Rio - A ressaca moral do julgamento da chapa Temer-Vana ainda repercute, sentimento de injustiça não é fácil de digerir. O que interessa aqui não é a injustiça, é o poder de articulação do ministro. Todos recorrem a ele; já foi flagrado em ligações com políticos em apuros, pedindo aquela força para interferir em alguma decisão. Haja vista a ligação dele com Aécio, vejamos a decisão da Corte? Bombeiro vaidoso, apaga incêndios de autoridades em situações embaraçosas. Modéstia às favas, ele dá conta, é o cara da situação, é o nosso chefão.

A autoridade do ministro vale reverência: sua habilidade para interpretar a lei e manusear a Constituição. É inegável que ele faz valer sua vontade ou interesses que desconhecemos. Aguça a curiosidade especular como conseguiu tal façanha. O que sabe esse homem sobre as pessoas que comanda? O que acorda nas reuniões com políticos e necessitados de ajuda dentro do Judiciário? É um assistencialista.

No julgamento, enfrentou o MPF, dedo em riste, tal qual guarda de trânsito, ditando das alturas do poder que se vestiu. Lacrou que o momento não era adequado para o fiscal da lei trabalhar, e ponto final. Aos olhos leigos e do procurador, o ex-advogado de Vana estava impedido de votar aliviando a barra de sua outrora cliente. Votou, fez cara de sério e ainda esnobou para a nação que não confere saldo de conta corrente. Ele deve poder.
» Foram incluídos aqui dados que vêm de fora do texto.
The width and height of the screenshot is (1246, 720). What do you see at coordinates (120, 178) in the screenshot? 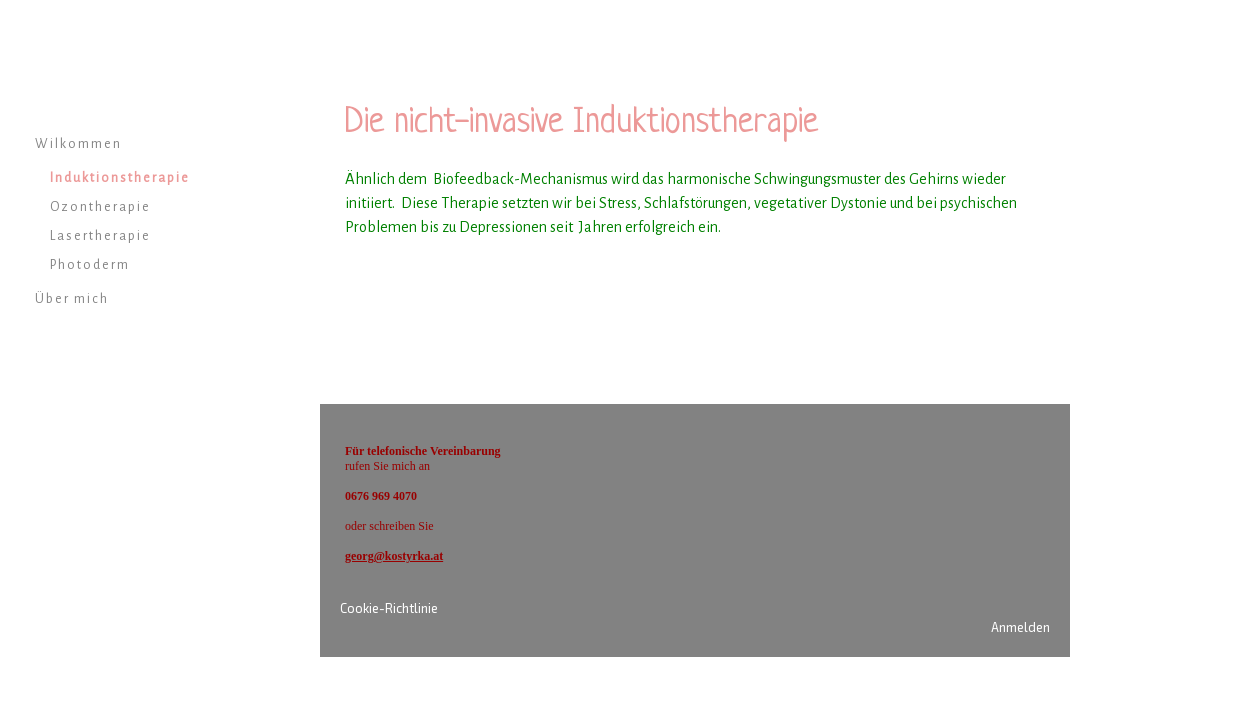 I see `Induktionstherapie` at bounding box center [120, 178].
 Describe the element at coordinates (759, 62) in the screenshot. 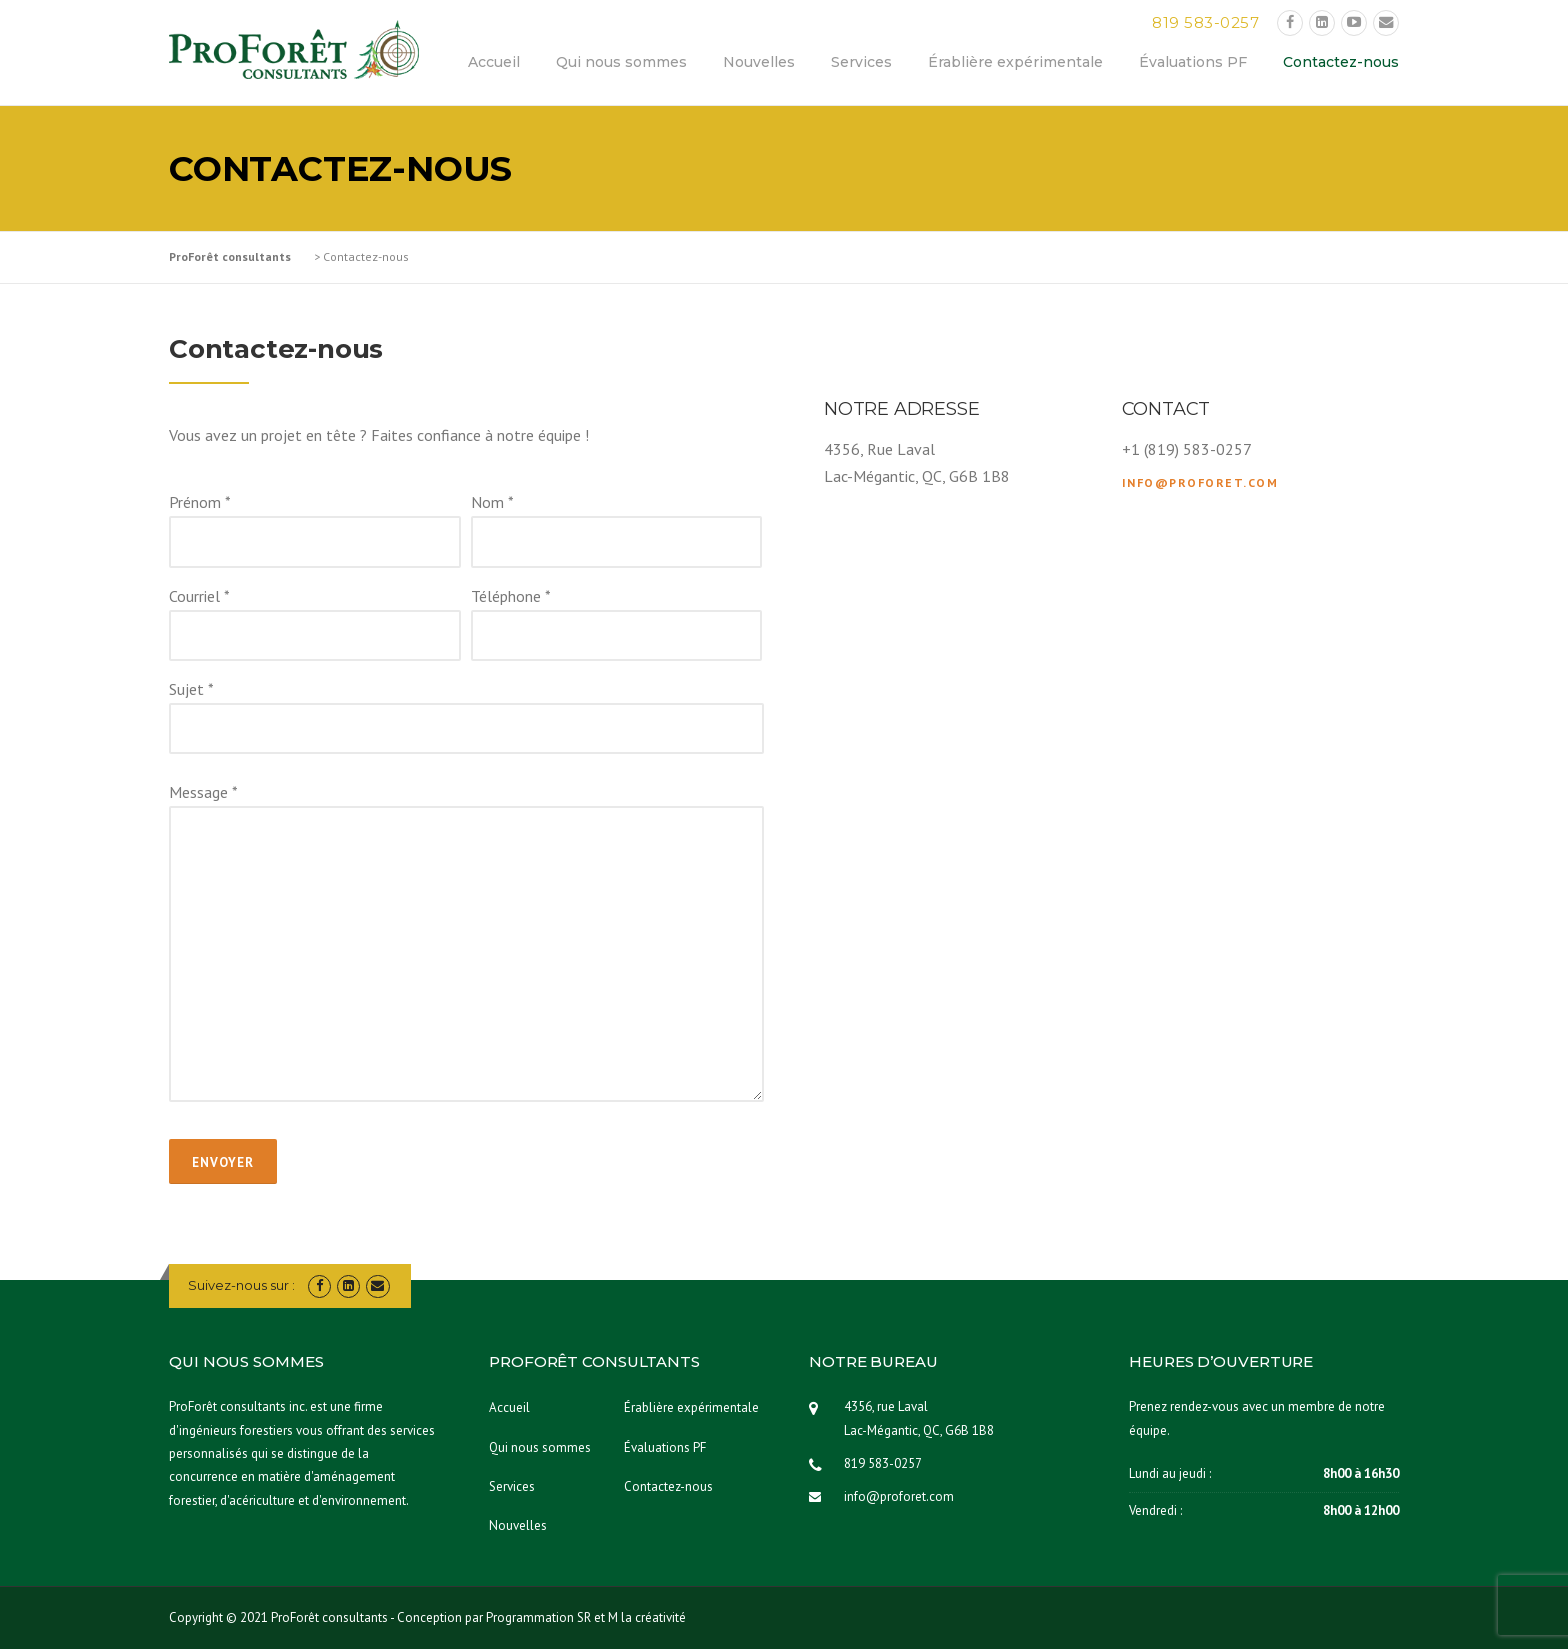 I see `Nouvelles` at that location.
O ministro é sem dúvida nosso grande Imperador, o César tupiniquim aqui reverenciado. Há muito tempo não se via personalidade com tanto poder concentrado decidindo o presente e o futuro do país e de nossas vidas e da história do Judiciário. Só ele sabe o que é bom adequado e justo para seus súditos.

A mensagem ou lição danada, a moral da história para pobres mortais, é que não se pode destituir presidente corrupto em país que funciona na base da corrupção, desestabiliza a economia, atrapalha o desenvolvimento da nação. Fazer valer a lei aqui ainda não dá certo, a máquina não está preparada, é o alargamento moral e ético desses tempos. A lei é manuseada ao sabor do desejo dos acordos costurados. No teatro do julgamento, Herman era o único que não representava, não pareceu ser ator naquela performance.